About this exercise> Only the lines from the one with "1730679582-04.11.2024 | Министерство на" onward are wanted, through the last line of the entries, set down exactly.

=== Begin Enclosure ===

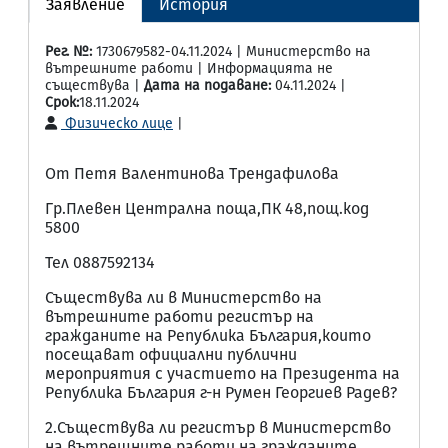
Заявление
История
Рег. №:
1730679582-04.11.2024 | Министерство на
вътрешните работи | Информацията не
съществува |
Дата на подаване:
04.11.2024 |
Срок:
18.11.2024
Физическо лице
|
От Петя Валентинова Трендафилова
Гр.Плевен Централна поща,ПК 48,пощ.код
5800
Тел 0887592134
Съществува ли в Министерство на
вътрешните работи регистър на
гражданите на Република България,които
посещават официални публични
мероприятия с участието на Президента на
Република България г-н Румен Георгиев Радев?
2.Съществува ли регистър в Министерство
на вътрешните работи на гражданите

=== End Enclosure ===

Output of the exercise>
1730679582-04.11.2024 | Министерство на
вътрешните работи | Информацията не
съществува |
Дата на подаване:
04.11.2024 |
Срок:
18.11.2024
Физическо лице
|
От Петя Валентинова Трендафилова
Гр.Плевен Централна поща,ПК 48,пощ.код
5800
Тел 0887592134
Съществува ли в Министерство на
вътрешните работи регистър на
гражданите на Република България,които
посещават официални публични
мероприятия с участието на Президента на
Република България г-н Румен Георгиев Радев?
2.Съществува ли регистър в Министерство
на вътрешните работи на гражданите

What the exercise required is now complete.